Un outil de plus, pas un remplacement de l'expertise terrain.
Vous avez sans doute déjà tapé l'adresse de votre bien sur un simulateur en ligne pour voir ce qu'il « vaut ». En quelques secondes, un chiffre apparaît. Mais d'où vient-il vraiment, et peut-on lui faire confiance pour un projet dans la Loire ?
Ce que regarde une IA d'estimation
Les outils spécialisés comme Keyzia ou PriceHubble ne devinent pas un prix, ils le calculent à partir de données réelles. Keyzia agrège des dizaines de sources publiques par adresse : cadastre, DPE, données INSEE, transactions DVF. PriceHubble va plus loin en croisant plus de 1 000 critères, y compris les projets d'urbanisme à venir, ce qui permet d'anticiper la valorisation d'un quartier avant que le marché ne la constate.
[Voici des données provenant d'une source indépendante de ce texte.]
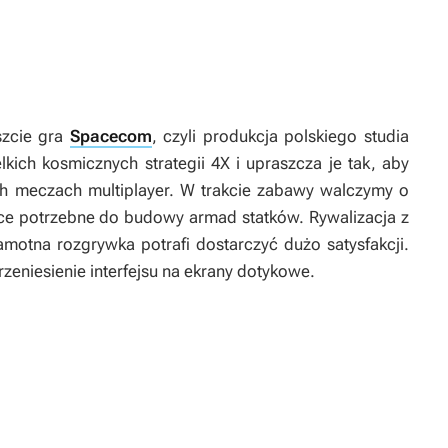
szcie gra
Spacecom
, czyli produkcja polskiego studia
kich kosmicznych strategii 4X i upraszcza je tak, aby
h meczach multiplayer. W trakcie zabawy walczymy o
ce potrzebne do budowy armad statków. Rywalizacja z
amotna rozgrywka potrafi dostarczyć dużo satysfakcji.
eniesienie interfejsu na ekrany dotykowe.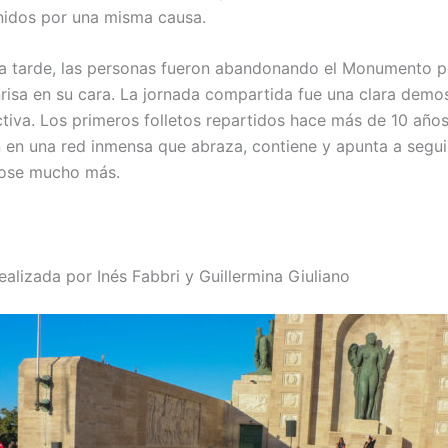
idos por una misma causa.
r la tarde, las personas fueron abandonando el Monumento 
risa en su cara. La jornada compartida fue una clara demo
ctiva. Los primeros folletos repartidos hace más de 10 año
n en una red inmensa que abraza, contiene y apunta a segui
ose mucho más.
ealizada por Inés Fabbri y Guillermina Giuliano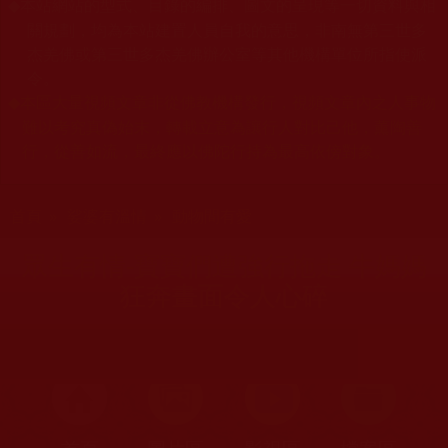
本站網站的型式、目錄的編排、圖文的呈現等一切資料與相
◆
關規劃，均為本站建置人員自我的意思，非南無第三世多
杰羌佛或第三世多杰羌佛辦公室等其他機構單位所指使派
令。
本區大量視頻文章非從佛教機構發行，視頻文章內之人事物
◆
難以考究真偽始末，轉載立意為讓行人對比己他，薰陶善
行，從善如流，最終應以佛陀行持為最高依傍對象。
您在這裡
首頁
»
娑婆有溫情
»
動物間有愛
眾生有情-寶寶們遭強行拖走 牛媽媽
狂奔畫面令人心碎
Le principe commun à tous ces outils reste le même : plus la donnée sous-jacente est riche et récente, plus l'estimation est fiable. Et c'est justement là que la Loire pose une difficulté propre à la plupart des zones hors grandes métropoles : le volume de transactions par secteur est plus faible qu'à Lyon ou à Paris, ce qui rend certains algorithmes moins précis dès qu'on sort des zones denses.
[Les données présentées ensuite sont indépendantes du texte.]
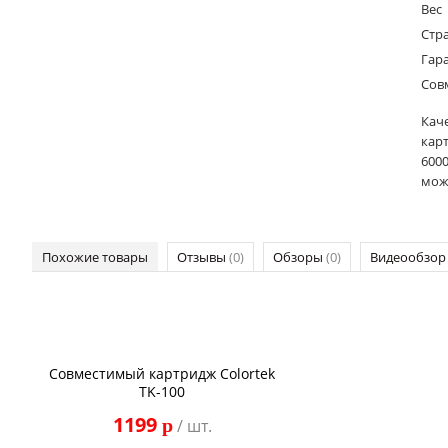
Вес
Стр
Гар
Сов
Кач
кар
6000
можн
Похожие товары
Отзывы
(0)
Обзоры
(0)
Видеообзо
Совместимый картридж Colortek
TK-100
1199
p
/ шт.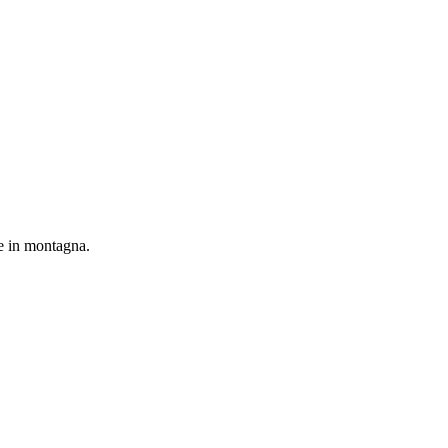
re in montagna.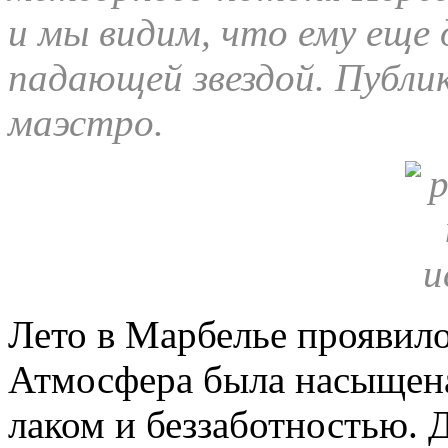
и мы видим, что ему еще
падающей звездой. Публик
маэстро.
Лето в Марбелье проявило
Атмосфера была насыщен
лаком и беззаботностью. Д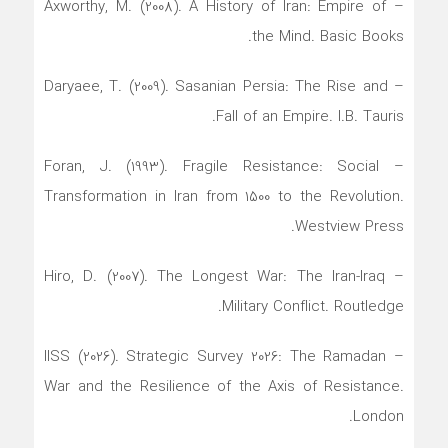
– Axworthy, M. (2008). A History of Iran: Empire of
the Mind. Basic Books.
– Daryaee, T. (2009). Sasanian Persia: The Rise and
Fall of an Empire. I.B. Tauris.
– Foran, J. (1993). Fragile Resistance: Social
Transformation in Iran from 1500 to the Revolution.
Westview Press.
– Hiro, D. (2007). The Longest War: The Iran-Iraq
Military Conflict. Routledge.
– IISS (2026). Strategic Survey 2026: The Ramadan
War and the Resilience of the Axis of Resistance.
London.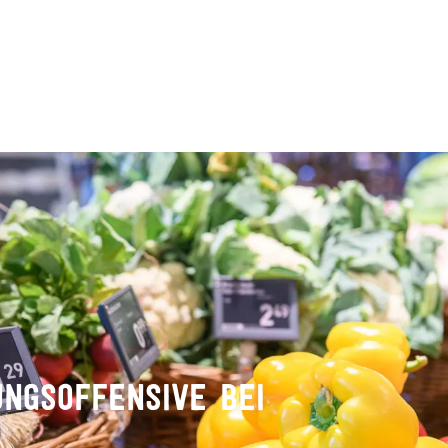
RUNGSOFFENSIVE BEI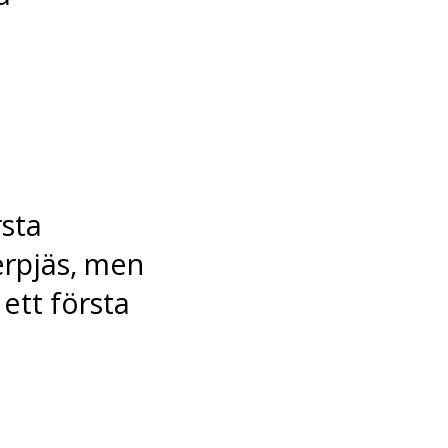
rsta
terpjäs, men
ett första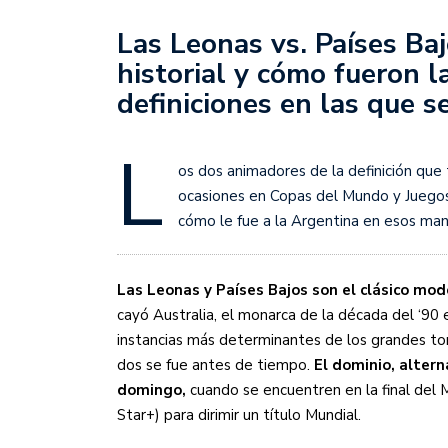
Sudamericana
Las Leonas vs. Países Bajo
Empieza el Clausura: la
historial y cómo fueron l
definiciones en las que s
L
os dos animadores de la definición que 
ocasiones en Copas del Mundo y Juegos
cómo le fue a la Argentina en esos ma
Las Leonas y Países Bajos son el clásico mo
cayó Australia, el monarca de la década del ‘90 
instancias más determinantes de los grandes tor
dos se fue antes de tiempo.
El dominio, altern
domingo,
cuando se encuentren en la final del
Star+) para dirimir un título Mundial.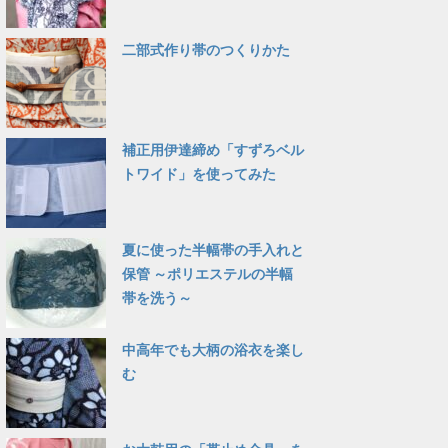
二部式作り帯のつくりかた
補正用伊達締め「すずろベル
トワイド」を使ってみた
夏に使った半幅帯の手入れと
保管 ～ポリエステルの半幅
帯を洗う～
中高年でも大柄の浴衣を楽し
む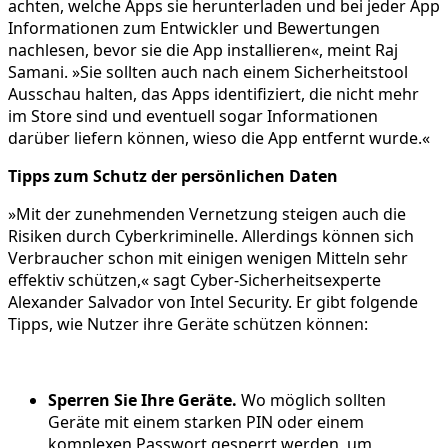
achten, welche Apps sie herunterladen und bei jeder App
Informationen zum Entwickler und Bewertungen
nachlesen, bevor sie die App installieren«, meint Raj
Samani. »Sie sollten auch nach einem Sicherheitstool
Ausschau halten, das Apps identifiziert, die nicht mehr
im Store sind und eventuell sogar Informationen
darüber liefern können, wieso die App entfernt wurde.«
Tipps zum Schutz der persönlichen Daten
»Mit der zunehmenden Vernetzung steigen auch die
Risiken durch Cyberkriminelle. Allerdings können sich
Verbraucher schon mit einigen wenigen Mitteln sehr
effektiv schützen,« sagt Cyber-Sicherheitsexperte
Alexander Salvador von Intel Security. Er gibt folgende
Tipps, wie Nutzer ihre Geräte schützen können:
Sperren Sie Ihre Geräte.
Wo möglich sollten
Geräte mit einem starken PIN oder einem
komplexen Passwort gesperrt werden, um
Le socle commun : la donnée DVF
C'est pour cette raison que j'ai construit mon propre outil, le Super Observatoire, directement à partir des Demandes de Valeurs Foncières (DVF), la même source officielle que celle utilisée par les plateformes professionnelles. Contrairement à un chiffre national moyenné, l'Observatoire calcule un indice de tension par commune et par quartier de Saint‑Étienne, avec un seuil minimum de 15 transactions avant d'afficher un résultat. En dessous, l'outil l'indique clairement plutôt que d'inventer une tendance.
Le simulateur d'estimation du site fonctionne sur le même principe : les coefficients de DPE et les marges d'incertitude ne sont plus des pourcentages fixes, ils sont recalculés à partir des écarts de prix réellement observés dans les transactions DVF de chaque secteur. Quand le volume de ventes est faible, la marge d'incertitude s'élargit automatiquement, elle ne prétend jamais à une fausse précision.
Ce que l'IA ne voit pas (encore)
Aucun de ces outils, aussi bien alimentés soient-ils, ne visite le bien. Quatre critères restent indicatifs sur le simulateur d'Immo Generation, précisément parce qu'aucune donnée publique ne peut les mesurer à distance :
- L'étage et la présence d'un ascenseur.
- L'exposition et la luminosité réelle du bien.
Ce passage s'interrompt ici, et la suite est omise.